■ **Material provided**

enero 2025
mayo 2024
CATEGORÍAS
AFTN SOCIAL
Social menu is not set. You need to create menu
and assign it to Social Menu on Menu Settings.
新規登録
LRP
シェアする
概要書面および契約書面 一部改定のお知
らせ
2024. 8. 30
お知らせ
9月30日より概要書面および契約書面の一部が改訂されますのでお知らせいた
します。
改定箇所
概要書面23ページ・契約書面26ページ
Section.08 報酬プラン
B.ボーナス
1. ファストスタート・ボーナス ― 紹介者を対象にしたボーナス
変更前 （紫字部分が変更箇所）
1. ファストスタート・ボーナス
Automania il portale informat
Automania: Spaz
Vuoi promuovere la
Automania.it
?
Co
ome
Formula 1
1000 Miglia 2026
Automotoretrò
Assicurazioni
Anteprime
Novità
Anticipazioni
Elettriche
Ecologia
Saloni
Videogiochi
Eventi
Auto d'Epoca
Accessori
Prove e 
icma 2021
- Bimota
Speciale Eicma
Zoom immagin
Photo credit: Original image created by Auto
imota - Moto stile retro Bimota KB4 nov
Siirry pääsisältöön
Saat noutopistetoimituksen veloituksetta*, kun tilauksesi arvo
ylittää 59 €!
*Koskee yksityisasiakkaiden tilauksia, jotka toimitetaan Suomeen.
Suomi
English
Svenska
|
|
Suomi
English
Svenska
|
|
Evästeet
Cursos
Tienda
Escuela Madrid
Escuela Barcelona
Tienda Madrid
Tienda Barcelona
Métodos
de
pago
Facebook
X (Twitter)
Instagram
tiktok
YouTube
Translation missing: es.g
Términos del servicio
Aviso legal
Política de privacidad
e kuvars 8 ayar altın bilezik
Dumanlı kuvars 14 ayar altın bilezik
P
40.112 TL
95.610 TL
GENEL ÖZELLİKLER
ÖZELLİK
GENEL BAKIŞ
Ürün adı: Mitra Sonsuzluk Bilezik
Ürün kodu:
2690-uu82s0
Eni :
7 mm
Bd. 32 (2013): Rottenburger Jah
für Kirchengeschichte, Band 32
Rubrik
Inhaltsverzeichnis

■ **What is needed**
Report every line in the data above in which the word "Barcelona" appears.

■ **Answer section**
Escuela Barcelona
Tienda Barcelona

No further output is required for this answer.